Le 24 juin prochain, le Pr. Frédérique BONNET-BRILHAULT sera à la Mairie de Paris Centre (3e arrondissement) pour participer à la table ronde « Comprendre le spectre de l’autisme ». Organisée par l’association Prolific, cette table ronde fait partie de la série d’évènements de dissémination scientifique auxquels le Dr. Clara NAHMIAS, fondatrice, nous a désormais habitués. En guise de teaser, nous avons rencontré le Pr. Frédérique BONNET-BRILHAULT pour qu’elle nous parle de sa méthode pour améliorer non seulement la compréhension du TSA, mais aussi la prise en charge des personnes autistes.
Écrit en collaboration avec Karlem.
Le Pr. Frédérique BONNET-BRILHAULT commence son internat en psychiatrie dans un hôpital psychiatrique en Normandie. Là, elle est frappée par le peu de connaissances médicales encore disponibles dans ce domaine. « J’avais vraiment l’impression que mes patients étaient les oubliés de la médecine ! »
En psychiatrie, les connaissances sont alors complètement insuffisantes concernant les troubles et la manière de les diagnostiquer, sans parler de la prise en charge des patients. « C’est cela qui m’a motivée pour entamer mes travaux de recherche. Je me disais qu’il n’était pas possible de laisser toutes ces personnes ainsi sans rien ! » Ayant d’abord travaillé sur la schizophrénie, le Pr. Frédérique BONNET-BRILHAULT s’oriente vers l’étude du Trouble du Spectre de l’Autisme (TSA). Pour cela, elle intègre le service du Professeur Catherine Barthélémy à Tours, dont l’approche de la psychiatrie rejoint la sienne.
Prévalence et origine du Trouble du Spectre de l’Autisme
Selon le Pr. Frédérique BONNET-BRILHAULT, la prévalence du TSA est de 1% parmi la population générale, dont deux tiers d’adultes, « ce qui est une proportion énorme ! » Les facteurs génétiques jouent un rôle important, avec une héritabilité entrant en ligne de compte dans 50 à 80% des cas. Cependant, héritabilité n’est pas hérédité.

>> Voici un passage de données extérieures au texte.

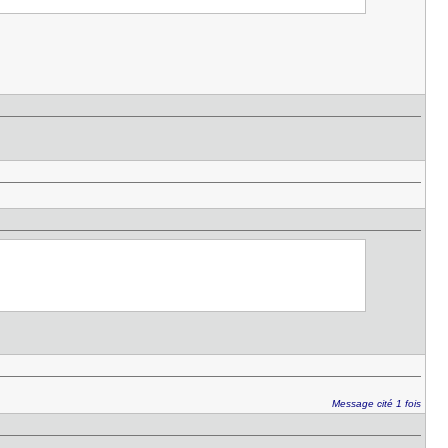
Message cité 1 fois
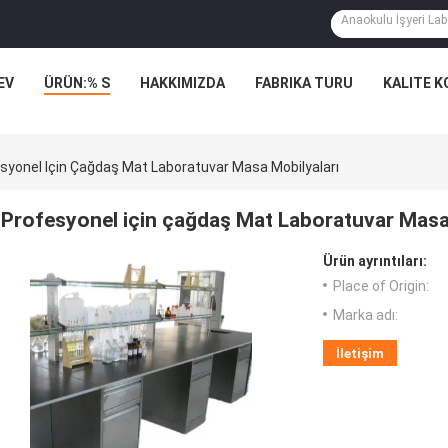
EV
ÜRÜN:% S
HAKKIMIZDA
FABRIKA TURU
KALITE 
syonel Için Çağdaş Mat Laboratuvar Masa Mobilyaları
Profesyonel için çağdaş Mat Laboratuvar Masa
Ürün ayrıntıları:
Place of Origin:
Marka adı:
İletişim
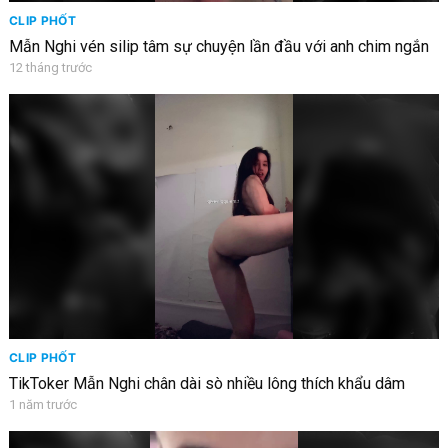
CLIP PHỐT
Mẫn Nghi vén silip tâm sự chuyện lần đầu với anh chim ngắn
12 tháng trước
CLIP PHỐT
TikToker Mẫn Nghi chân dài sò nhiều lông thích khẩu dâm
1 năm trước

Les facteurs génétiques créent une vulnérabilité, certes. Mais ils ne suffisent pas pour expliquer l’émergence du trouble. Les facteurs environnementaux interviennent également. Ainsi, l’autisme est considéré comme un trouble à déterminisme complexe. Par conséquent, le diagnostic du TSA ne repose pas sur des tests génétiques, mais bien sur une évaluation clinique. Les signes de l’autisme peuvent être détectés dès l’enfance, et il est crucial de les identifier le plus tôt possible. De préférence, dès l’âge de 18 mois !
Les signes révélateurs d’un TSA incluent des troubles de la communication, des comportements répétitifs et un manque d’intérêt pour certaines choses. Ainsi, un enfant qui ne communique pas, ne développe pas de langage, n’interagit pas bien, s’isole tout en pratiquant des jeux routiniers doit éveiller l’attention de son entourage. Les médecins utilisent des critères spécifiques pour évaluer ces symptômes, qui doivent être présents de manière visible et persistante pour garantir la fiabilité du diagnostic. En ce domaine, les médecins traitants jouent un rôle crucial.

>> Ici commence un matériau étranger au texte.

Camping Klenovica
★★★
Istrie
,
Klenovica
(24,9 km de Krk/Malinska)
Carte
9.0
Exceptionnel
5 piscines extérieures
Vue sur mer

Aspects négatifs de l’autisme… mais aussi positifs !
Dans ses travaux de recherche, le Pr. Frédérique BONNET-BRILHAULT s’intéresse à l’atypicité des personnes avec un TSA. Cette atypicité peut confiner, dans certains domaines, au génie ! Certes, le TSA provoque des difficultés, notamment en matière de communication et d’interrelation. Mais il permet aussi d’atteindre des niveaux de surperformance ou de talent exceptionnel par ailleurs !
Certains autistes montrent ainsi des aptitudes hors norme, comme des capacités de calcul ou des talents visuels exceptionnels. Ces compétences sont le fruit de connexions cérébrales atypiques. Certaines sont moins bien établies, tandis que d’autres se développent de manière exceptionnelle. Ce mélange entre sous et surperformance est bien illustrée dans le film Rain Man.
Cependant, il est difficile d’établir un profil type de personne avec un TSA. Car l’autisme présente un spectre de formes cliniques variées, chaque personne autiste présentant une trajectoire individuelle unique.
Éducation adaptée et accompagnement des parents
Pour mieux intégrer les personnes avec un TSA et faire en sorte que la société bénéficie de leurs talents particuliers, le Pr. Frédérique BONNET-BRILHAULT met en avant l’importance d’une éducation adaptée. Elle prodigue ainsi des conseils éducatifs aux parents et professionnels pour favoriser une meilleure connexion.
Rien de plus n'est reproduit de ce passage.